Although octopamine, in the jumping muscle, seems to be mainly involved in supporting vigorous fast contractions produced by activity of the fast excitatory motoneuron, FETi (e.g., Burrows and Pflüger 1995
), FMRFamide-peptides and proctolin may be more relevant for tuning the effects produced by the slow excitatory neuron, SETi. Both peptides lead to an increased force of single contractions (e.g., Evans and Myers 1986a
), yet they have opposite effects on the time course of contractions. Proctolin prolongs their decay and supports tonic force development at least in other locust muscles (ventral abdominal muscle, Facciponte et al. 1996
; mandibular closer muscle, Baines, personal communication) like first demonstrated in cockroach coxal muscle (Adams and O'Shea 1983
), while FMRFamide-peptides shorten the decay and thus improve performance of the muscle in walking (Evans and Myers 1986b
). These alterations of the contractions seem to be largely due to direct effects on excitation-contraction coupling.
Recently, for a muscle of Aplysia, Brezina et al. (1996)

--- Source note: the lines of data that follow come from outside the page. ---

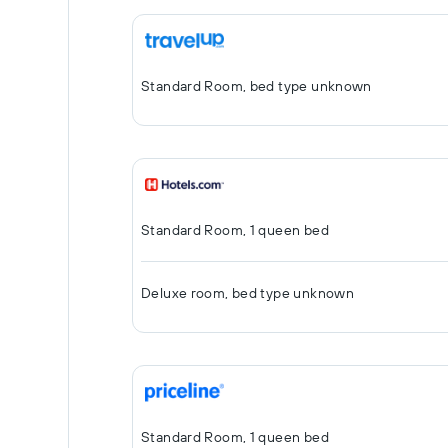
Standard Room, bed type unknown
Standard Room, 1 queen bed
Deluxe room, bed type unknown
Standard Room, 1 queen bed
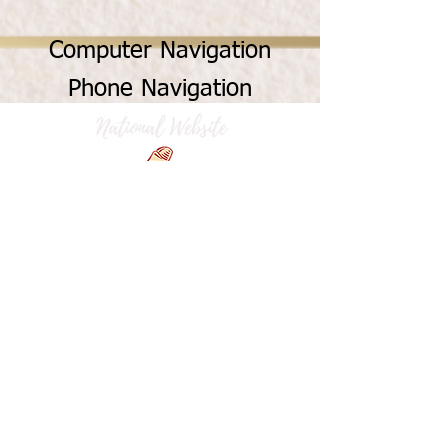
Computer Navigation
Phone Navigation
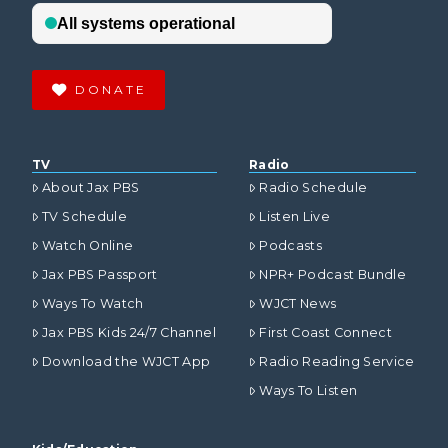
DONATE
TV
Radio
About Jax PBS
Radio Schedule
TV Schedule
Listen Live
Watch Online
Podcasts
Jax PBS Passport
NPR+ Podcast Bundle
Ways To Watch
WJCT News
Jax PBS Kids 24/7 Channel
First Coast Connect
Download the WJCT App
Radio Reading Service
Ways To Listen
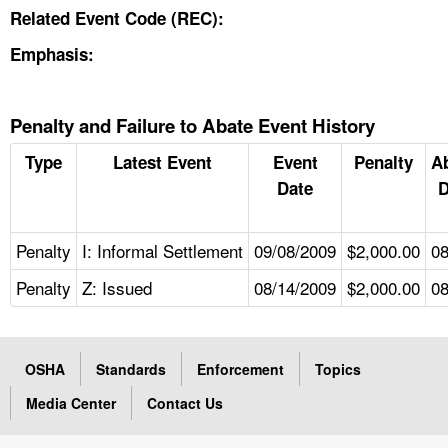
Related Event Code (REC):
Emphasis:
Penalty and Failure to Abate Event History
Type
Latest Event
Event
Penalty
A
Date
D
Penalty
I: Informal Settlement
09/08/2009
$2,000.00
08
Penalty
Z: Issued
08/14/2009
$2,000.00
08
OSHA
Standards
Enforcement
Topics
Media Center
Contact Us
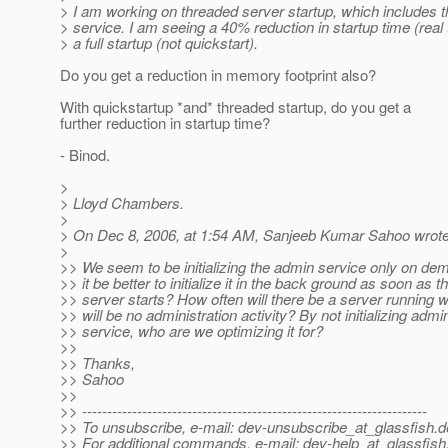
> I am working on threaded server startup, which includes 
> service. I am seeing a 40% reduction in startup time (real 
> a full startup (not quickstart).
Do you get a reduction in memory footprint also?
With quickstartup *and* threaded startup, do you get a
further reduction in startup time?
- Binod.
>
> Lloyd Chambers.
>
> On Dec 8, 2006, at 1:54 AM, Sanjeeb Kumar Sahoo wrote
>
>> We seem to be initializing the admin service only on d
>> it be better to initialize it in the back ground as soon as t
>> server starts? How often will there be a server running 
>> will be no administration activity? By not initializing admi
>> service, who are we optimizing it for?
>>
>> Thanks,
>> Sahoo
>>
>> ---------------------------------------------------------------------
>> To unsubscribe, e-mail: dev-unsubscribe_at_glassfish.
d
>> For additional commands, e-mail: dev-help_at_glassfish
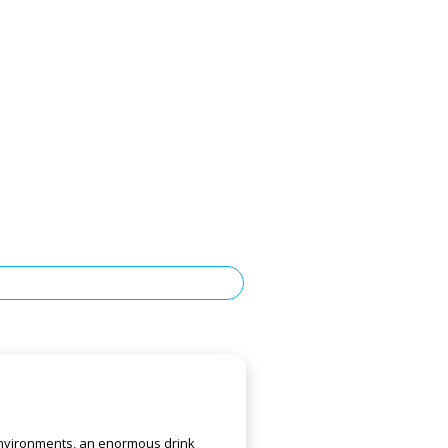
 environments, an enormous drink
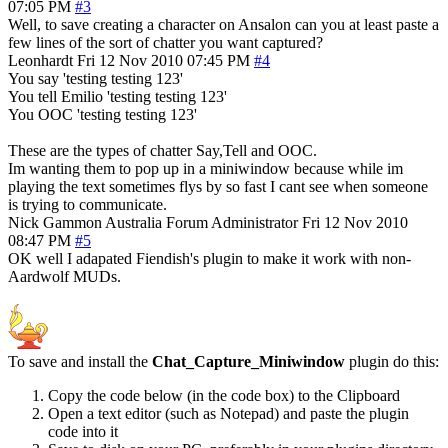
07:05 PM
#3
Well, to save creating a character on Ansalon can you at least paste a
few lines of the sort of chatter you want captured?
Leonhardt
Fri 12 Nov 2010 07:45 PM
#4
You say 'testing testing 123'
You tell Emilio 'testing testing 123'
You OOC 'testing testing 123'
These are the types of chatter Say,Tell and OOC.
Im wanting them to pop up in a miniwindow because while im
playing the text sometimes flys by so fast I cant see when someone
is trying to communicate.
Nick Gammon
Australia
Forum Administrator
Fri 12 Nov 2010
08:47 PM
#5
OK well I adapated Fiendish's plugin to make it work with non-
Aardwolf MUDs.
To save and install the
Chat_Capture_Miniwindow
plugin do this:
Copy the code below (in the code box) to the Clipboard
Open a text editor (such as Notepad) and paste the plugin
code into it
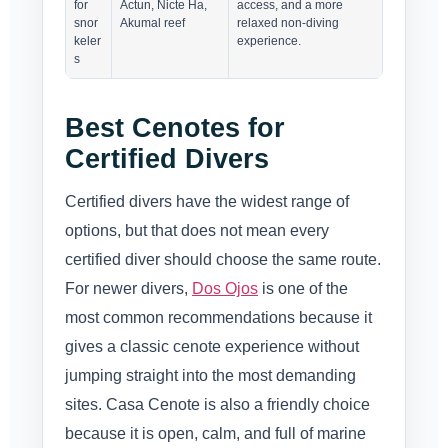
for
Actun, Nicte Ha,
access, and a more
snor
Akumal reef
relaxed non-diving
keler
experience.
s
Best Cenotes for
Certified Divers
Certified divers have the widest range of
options, but that does not mean every
certified diver should choose the same route.
For newer divers,
Dos Ojos
is one of the
most common recommendations because it
gives a classic cenote experience without
jumping straight into the most demanding
sites. Casa Cenote is also a friendly choice
because it is open, calm, and full of marine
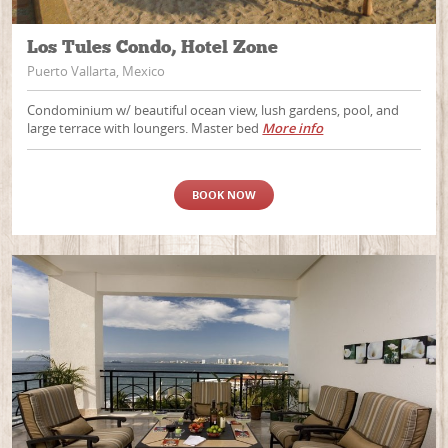
Los Tules Condo, Hotel Zone
Puerto Vallarta, Mexico
Condominium w/ beautiful ocean view, lush gardens, pool, and
large terrace with loungers. Master bed
More info
BOOK NOW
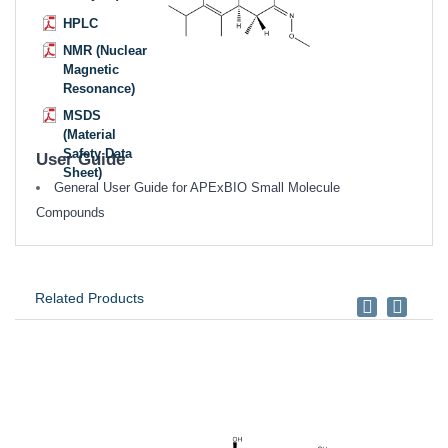
HPLC
NMR (Nuclear
Magnetic
Resonance)
MSDS
(Material
Safety Data
User Guide
Sheet)
General User Guide for APExBIO Small Molecule
Compounds
Related Products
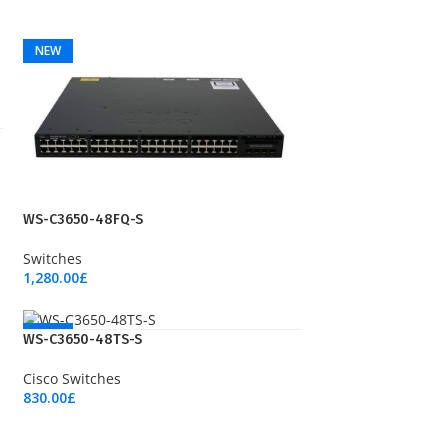
NEW
WS-C3650-48FQ-S
Switches
1,280.00
£
Add To Cart
NEW
WS-C3650-48TS-S
Cisco Switches
830.00
£
Add To Cart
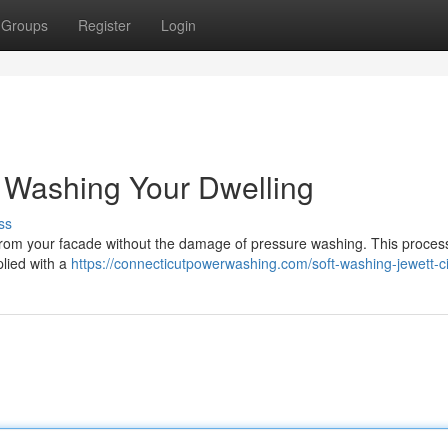
Groups
Register
Login
 Washing Your Dwelling
ss
from your facade without the damage of pressure washing. This process 
lied with a
https://connecticutpowerwashing.com/soft-washing-jewett-ci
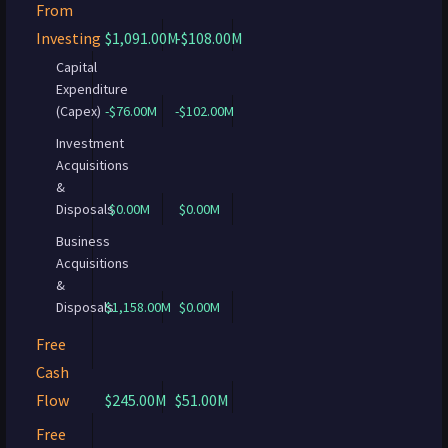
From
Investing
$1,091.00M
-$108.00M
Capital
Expenditure
(Capex)
-$76.00M
-$102.00M
Investment
Acquisitions
&
Disposals
$0.00M
$0.00M
Business
Acquisitions
&
Disposals
$1,158.00M
$0.00M
Free
Cash
Flow
$245.00M
$51.00M
Free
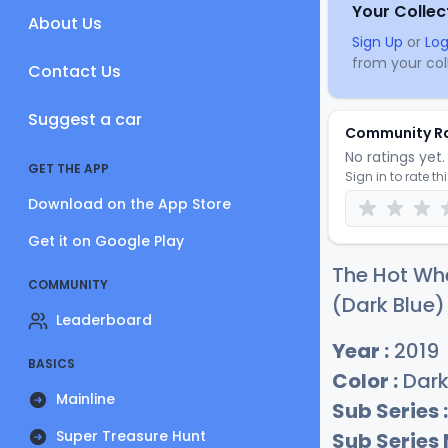
Your Collec
About Us
Sign Up
or
Log
from your coll
Contact Us
Suggest a car
Community R
No ratings yet. 
GET THE APP
Sign in to rate th
Download on the App Store
Get it on Google Play
The Hot Whe
COMMUNITY
(Dark Blue)
Leaderboard
Year :
2019
BASICS
Color :
Dark
Mainline
Sub Series :
Super Treasure Hunt
Sub Series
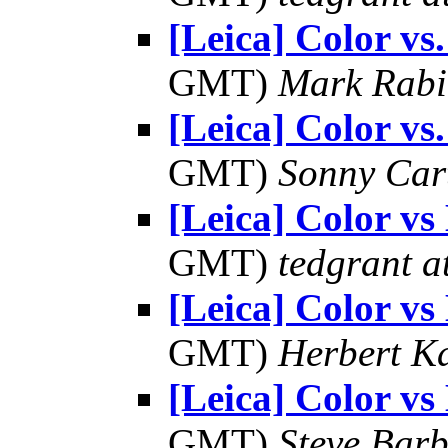
[Leica] Color v
GMT)
Mark Rabi
[Leica] Color v
GMT)
Sonny Car
[Leica] Color 
GMT)
tedgrant a
[Leica] Color 
GMT)
Herbert K
[Leica] Color 
GMT)
Steve Bar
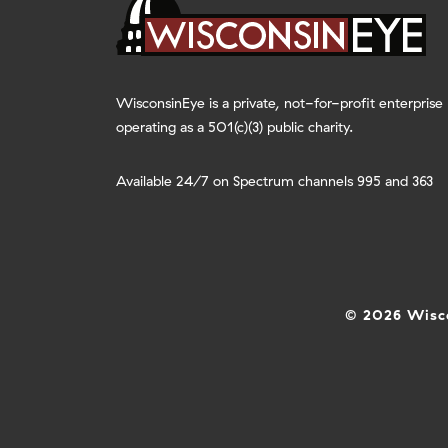
WisconsinEye is a private, not-for-profit enterprise
operating as a 501(c)(3) public charity.
Available 24/7 on Spectrum channels 995 and 363
© 2026 Wisco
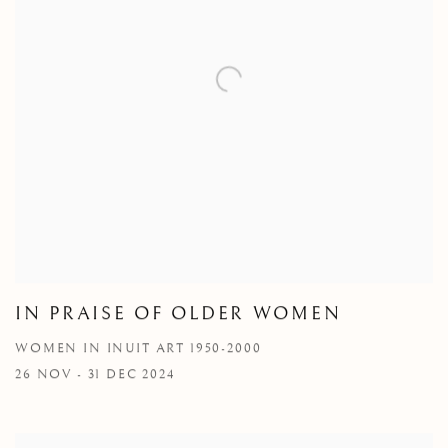
IN PRAISE OF OLDER WOMEN
WOMEN IN INUIT ART 1950-2000
26 NOV - 31 DEC 2024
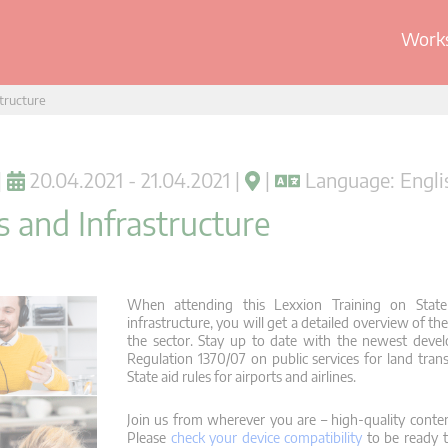
Works
structure
|
20.04.2021 - 21.04.2021 |
|
Language: Engli
s and Infrastructure
When attending this Lexxion Training on State 
infrastructure, you will get a detailed overview of th
the sector. Stay up to date with the newest devel
Regulation 1370/07 on public services for land tra
State aid rules for airports and airlines.
Join us from wherever you are – high-quality conten
Please
check your device compatibility
to be ready t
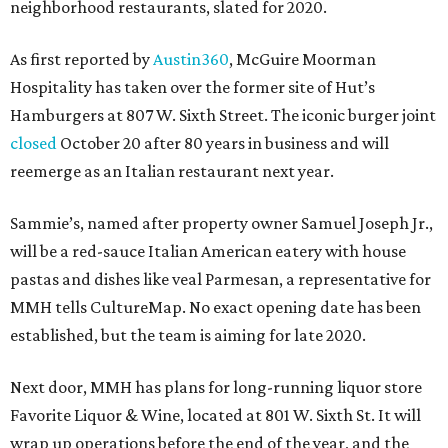
neighborhood restaurants, slated for 2020.
As first reported by
Austin360
, McGuire Moorman
Hospitality has taken over the former site of Hut’s
Hamburgers at 807 W. Sixth Street. The iconic burger joint
closed
October 20 after 80 years in business and will
reemerge as an Italian restaurant next year.
Sammie’s, named after property owner Samuel Joseph Jr.,
will be a red-sauce Italian American eatery with house
pastas and dishes like veal Parmesan, a representative for
MMH tells CultureMap. No exact opening date has been
established, but the team is aiming for late 2020.
Next door, MMH has plans for long-running liquor store
Favorite Liquor & Wine, located at 801 W. Sixth St. It will
wrap up operations before the end of the year, and the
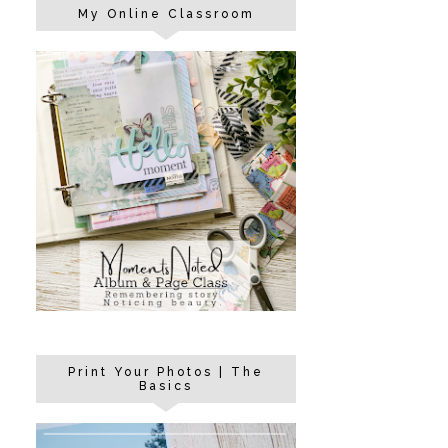
My Online Classroom
Print Your Photos | The
Basics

modeled the whole range of contraction-forms observed in the presence of varying ratios of two neuropeptides. These peptides modulate both a K+ current and the relaxation rate though not to the same extent. In locust jumping muscle, there is not yet the large body of data required for such an approach and the situation is probably more complicated. It may, however, be hypothesized that the reduction of GK,r in the case of proctolin is suitable to support the described prolongation of contractions because its main effect on the ejps is their prolongation (as observed on recording from weakly contracting fibers at reduced extracellular [Ca2+]) (Walther, unpublished observations). On the other hand, FMRFamide peptides in addition enhance the amplitudes of excitatory synaptic potentials through a presynaptic effect not observed with proctolin (e.g., Walther et al. 1991
). Hence FMRFamide peptides should increase the likelihood that a Ca2+ current will be activated, which in turn will lead to immediate activation of a powerful Ca2+ activated K+ current [unpublished findings, similar to those in crayfish muscle (Araque and Buño 1995
)]. Thus the total duration of a depolarization initiated in a muscle fiber by one presynaptic action potential should be considerably shortened, an effect which may contribute to the more phasic contractions observed in the presence of FMRFamide peptides.